Education Department Initiative to Combat ‘Inappropriate’ Restraint, Seclusion of Students With Disabilities

ACLU of Kentucky

Several months after a Kentucky sheriff’s office reached a court settlement with two students with disabilities who had been handcuffed above the elbows at school, the U.S. Department of Education announced on Thursday an initiative to address the “possible inappropriate use” of restraint and seclusion in schools.

That initiative will include compliance reviews by the department’s Office for Civil Rights to explore whether district seclusion and restraint practices violate federal law. Those reviews, according to a department media release, will focus on whether the use of seclusion and restraint affects schools’ obligation to provide special-needs students with a “free appropriate public education” as required by the Rehabilitation Act of 1973 and the Individuals with Disabilities Education Act. The Office for Civil Rights will work with districts found to be out of compliance to address the issues, the department said.

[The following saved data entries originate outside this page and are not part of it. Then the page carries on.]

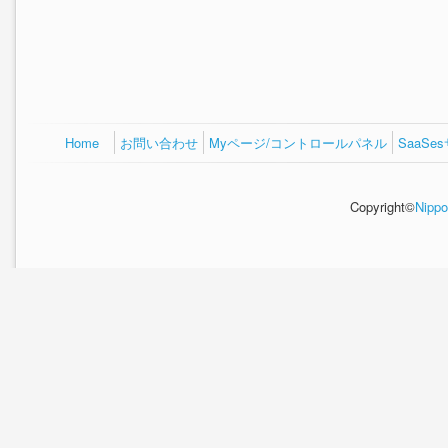
Home
お問い合わせ
Myページ/コントロールパネル
SaaS
Copyright©
Nippo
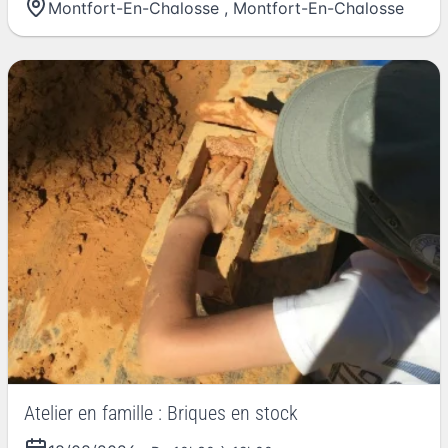
Montfort-En-Chalosse
,
Montfort-En-Chalosse
Atelier en famille : Briques en stock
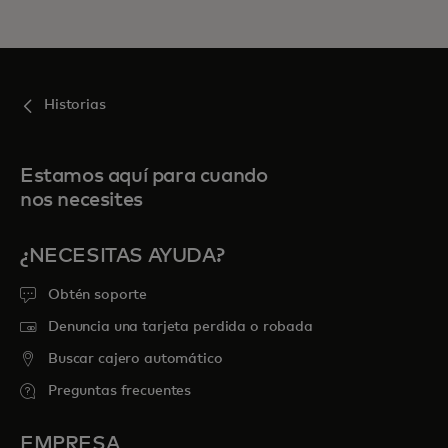
Historias
Estamos aquí para cuando
nos necesites
¿NECESITAS AYUDA?
Obtén soporte
Denuncia una tarjeta perdida o robada
Buscar cajero automático
Preguntas frecuentes
EMPRESA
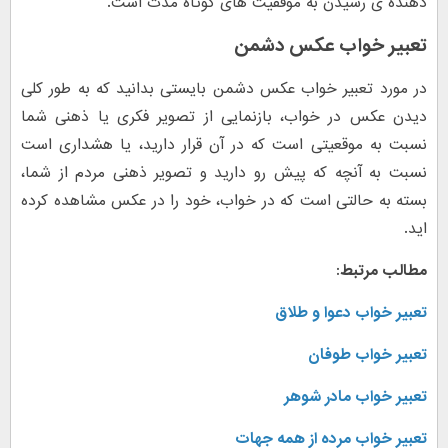
دهنده ی رسیدن به موفقیت های کوتاه مدت است.
تعبیر خواب عکس دشمن
در مورد تعبیر خواب عکس دشمن بایستی بدانید که به طور کلی
دیدن عکس در خواب، بازنمایی از تصویر فکری یا ذهنی شما
نسبت به موقعیتی است که در آن قرار دارید، یا هشداری است
نسبت به آنچه که پیش رو دارید و تصویر ذهنی مردم از شما،
بسته به حالتی است که در خواب، خود را در عکس مشاهده کرده
اید.
مطالب مرتبط:
تعبیر خواب دعوا و طلاق
تعبیر خواب طوفان
تعبیر خواب مادر شوهر
تعبیر خواب مرده از همه جهات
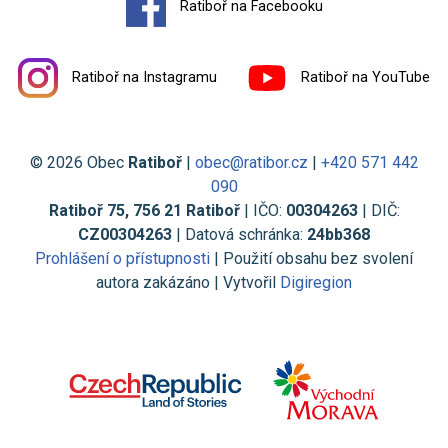
Ratiboř na Facebooku
Ratiboř na Instagramu
Ratiboř na YouTube
© 2026 Obec
Ratiboř
|
obec@ratibor.cz
|
+420 571 442
090
Ratiboř 75, 756 21 Ratiboř
| IČO:
00304263
| DIČ:
CZ00304263
| Datová schránka:
24bb368
Prohlášení o přístupnosti
| Použití obsahu bez svolení
autora zakázáno | Vytvořil
Digiregion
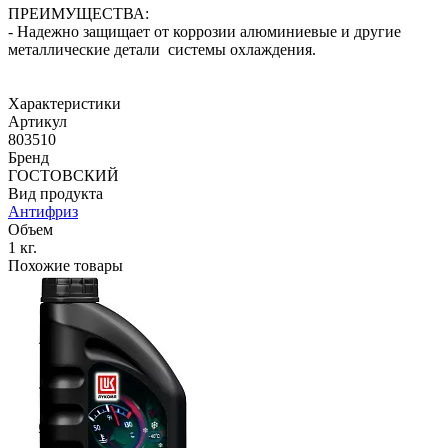
ПРЕИМУЩЕСТВА:
- Надежно защищает от коррозии алюминиевые и другие
металлические детали системы охлаждения.
Характеристики
Артикул
803510
Бренд
ГОСТОВСКИЙ
Вид продукта
Антифриз
Объем
1 кг.
Похожие товары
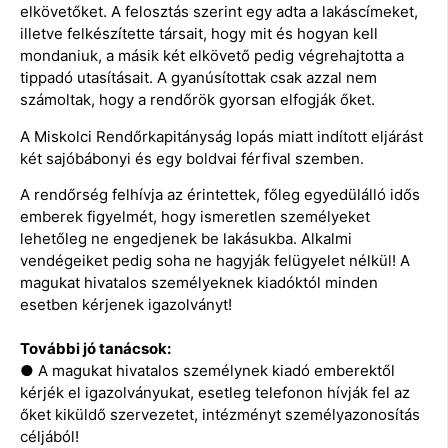
elkövetőket. A felosztás szerint egy adta a lakáscímeket,
illetve felkészítette társait, hogy mit és hogyan kell
mondaniuk, a másik két elkövető pedig végrehajtotta a
tippadó utasításait. A gyanúsítottak csak azzal nem
számoltak, hogy a rendőrök gyorsan elfogják őket.
A Miskolci Rendőrkapitányság lopás miatt indított eljárást
két sajóbábonyi és egy boldvai férfival szemben.
A rendőrség felhívja az érintettek, főleg egyedülálló idős
emberek figyelmét, hogy ismeretlen személyeket
lehetőleg ne engedjenek be lakásukba. Alkalmi
vendégeiket pedig soha ne hagyják felügyelet nélkül! A
magukat hivatalos személyeknek kiadóktól minden
esetben kérjenek igazolványt!
További jó tanácsok:
● A magukat hivatalos személynek kiadó emberektől
kérjék el igazolványukat, esetleg telefonon hívják fel az
őket kiküldő szervezetet, intézményt személyazonosítás
céljából!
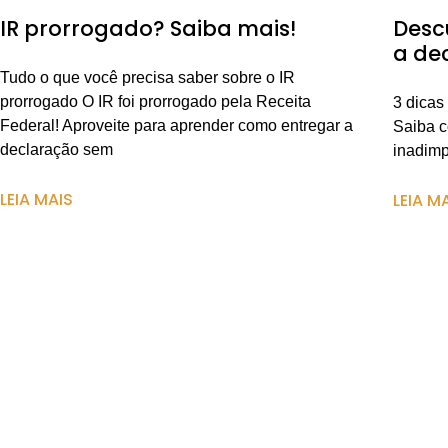
IR prorrogado? Saiba mais!
Desc
a de
Tudo o que você precisa saber sobre o IR
prorrogado O IR foi prorrogado pela Receita
3 dicas
Federal! Aproveite para aprender como entregar a
Saiba c
declaração sem
inadimp
LEIA MAIS
LEIA M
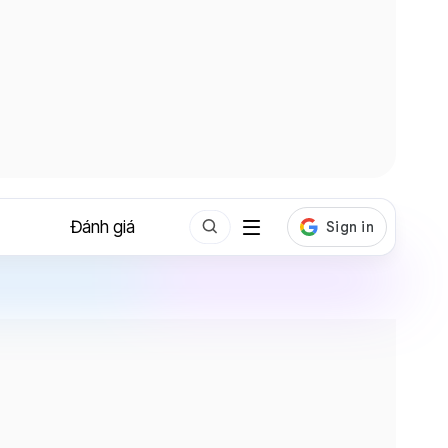
Đánh giá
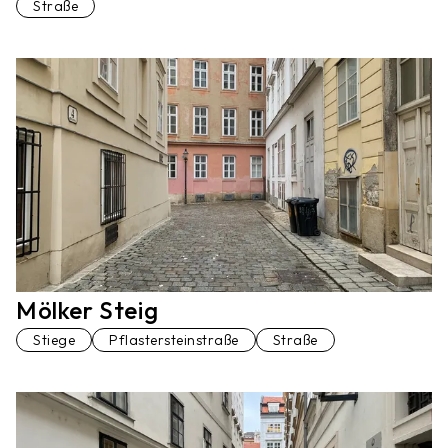
Straße
Mölker Steig
Stiege
Pflastersteinstraße
Straße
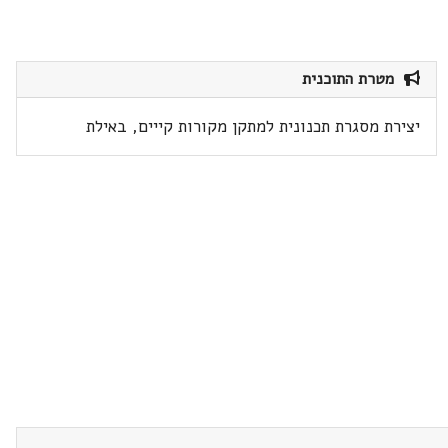
מטרת התוכנית
יצירת מסגרת תכנונית למתקן מקורות קייים, באילת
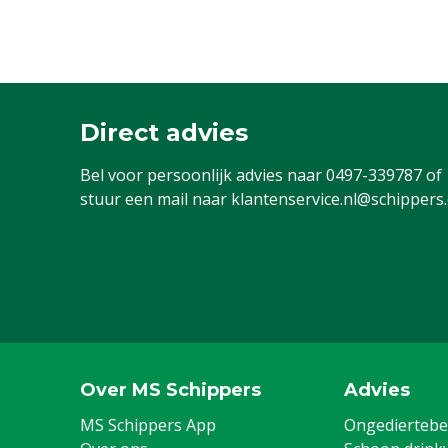
Direct advies
Bel voor persoonlijk advies naar
0497-339787
of
stuur een mail naar
klantenservice.nl@schippers
Over MS Schippers
Advies
MS Schippers App
Ongediertebes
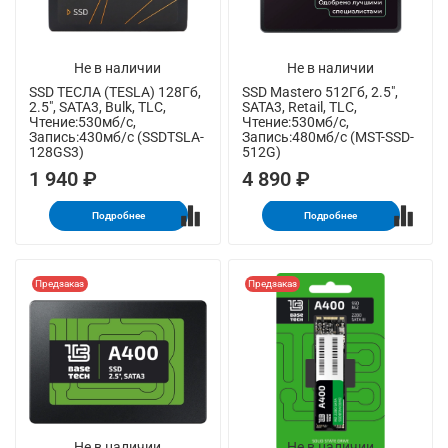
Не в наличии
Не в наличии
SSD ТЕСЛА (TESLA) 128Гб,
SSD Mastero 512Гб, 2.5",
2.5", SATA3, Bulk, TLC,
SATA3, Retail, TLC,
Чтение:530мб/с,
Чтение:530мб/с,
Запись:430мб/с (SSDTSLA-
Запись:480мб/с (MST-SSD-
128GS3)
512G)
1 940 ₽
4 890 ₽
Подробнее
Подробнее
Предзаказ
Предзаказ
Не в наличии
Не в наличии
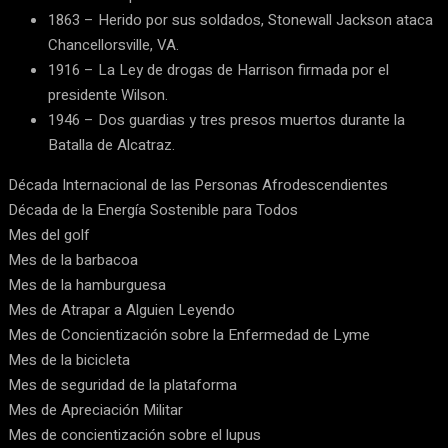
1863 – Herido por sus soldados, Stonewall Jackson ataca
Chancellorsville, VA.
1916 – La Ley de drogas de Harrison firmada por el
presidente Wilson.
1946 – Dos guardias y tres presos muertos durante la
Batalla de Alcatraz.
Década Internacional de las Personas Afrodescendientes
Década de la Energía Sostenible para Todos
Mes del golf
Mes de la barbacoa
Mes de la hamburguesa
Mes de Atrapar a Alguien Leyendo
Mes de Concientización sobre la Enfermedad de Lyme
Mes de la bicicleta
Mes de seguridad de la plataforma
Mes de Apreciación Militar
Mes de concientización sobre el lupus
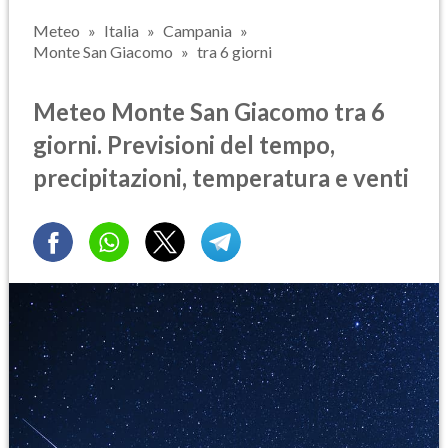
Meteo
Italia
Campania
Monte San Giacomo
tra 6 giorni
Meteo Monte San Giacomo tra 6
giorni. Previsioni del tempo,
precipitazioni, temperatura e venti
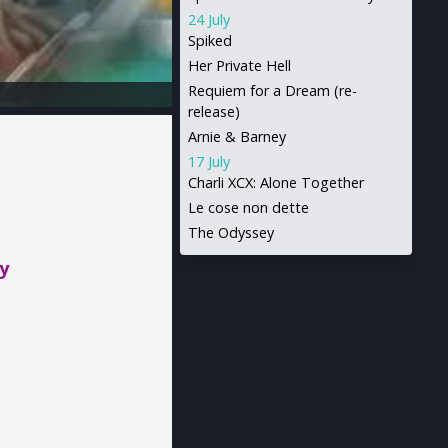
24 July
Spiked
Her Private Hell
Requiem for a Dream (re-
release)
Arnie & Barney
17 July
Charli XCX: Alone Together
Le cose non dette
The Odyssey
y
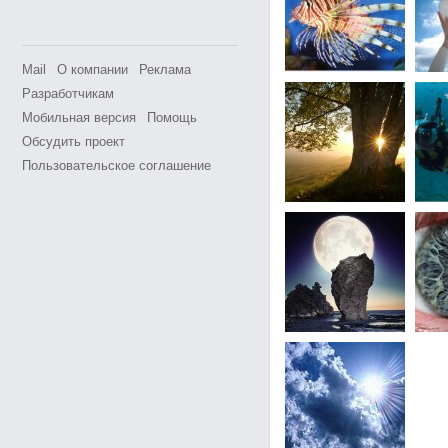
Mail
О компании
Реклама
Разработчикам
Мобильная версия
Помощь
Обсудить проект
Пользовательское соглашение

“The only way to ensure the success of all children with disabilities is to meet the needs of each child with a disability,” Education Secretary Betsy DeVos said in the release. “This initiative furthers that important mission.”

Seclusion refers to the practice of confining a student alone in a room that he or she is not allowed to leave. Restraint refers to the practice of restricting a student from moving parts of the body, such as with handcuffs.

Beyond compliance reviews, the initiative seeks to provide technical assistance to school districts on federal disability rights laws and their relationship to seclusion and restraint. The department will also work with districts to ensure they’re reporting accurate data on their use of such practices. The Office of Special Education and Rehabilitative Services will provide districts with resources on how to implement student interventions that reduce the “reliance on less effective and potentially dangerous practices.”

During the 2015-16 school year, students with disabilities represented about 12 percent of the total student population but accounted for 71 percent of children subjected to restraint and 66 percent of those who were secluded, according to the most recent federal data. That school year, nearly 86,000 children were restrained and more than 36,000 were secluded.

Black students are disproportionately affected by the practices. Though black children account for 15 percent of America’s K-12 student population, they represented 23 percent of students secluded and 27 percent of those restrained during the 2015-16 school year.

However, disability-rights advocates have long contended that schools chronically underreport seclusion and restraint incidents.

Education Department spokeswoman Liz Hill said the department decided to focus on seclusion and restraint in schools because Office for Civil Rights data show that the number of instances “continues to increase.”

“We know that the inappropriate use of restraint and seclusion can significantly affect children with disabilities,” Hill said in an email, adding that the department aims to ensure the practices don’t impinge on the academic success of children with disabilities. “This initiative gives us the opportunity to highlight this important issue and support schools, districts, and states as they work to meet the needs of each student.”

The Kentucky lawsuit, which followed the release of a video of one incident that went viral online, is perhaps the highest-profile challenge to the use of restraint in schools in recent years. The American Civil Liberties Union filed the lawsuit on behalf of two disabled students — an 8-year-old boy and a 9-year-old girl — who were handcuffed around their biceps in 2014 by a sheriff’s deputy. In 2017, a federal district court ruled the punishment was an “unconstitutional seizure and excessive force.” In November, the sheriff’s office reached a $337,000 settlement with the plaintiffs.

While Democratic lawmakers proposed federal legislation in November that aims to curtail the use of seclusion and restraint in schools, similar rules currently exist in about two-thirds of states. During the Obama administration, the Education Department released a guidance document that said districts should use seclusion and restraint only if children pose imminent danger to themselves or others.

Denise Marshall, executive director of the Council of Parent Attorneys and Advocates, called the Education Department’s focus on the issue a “positive step forward” in protecting the rights of students with disabilities.

“Restraint and seclusion are not education strategies; they are the failure of providing a meaningful education,” she said.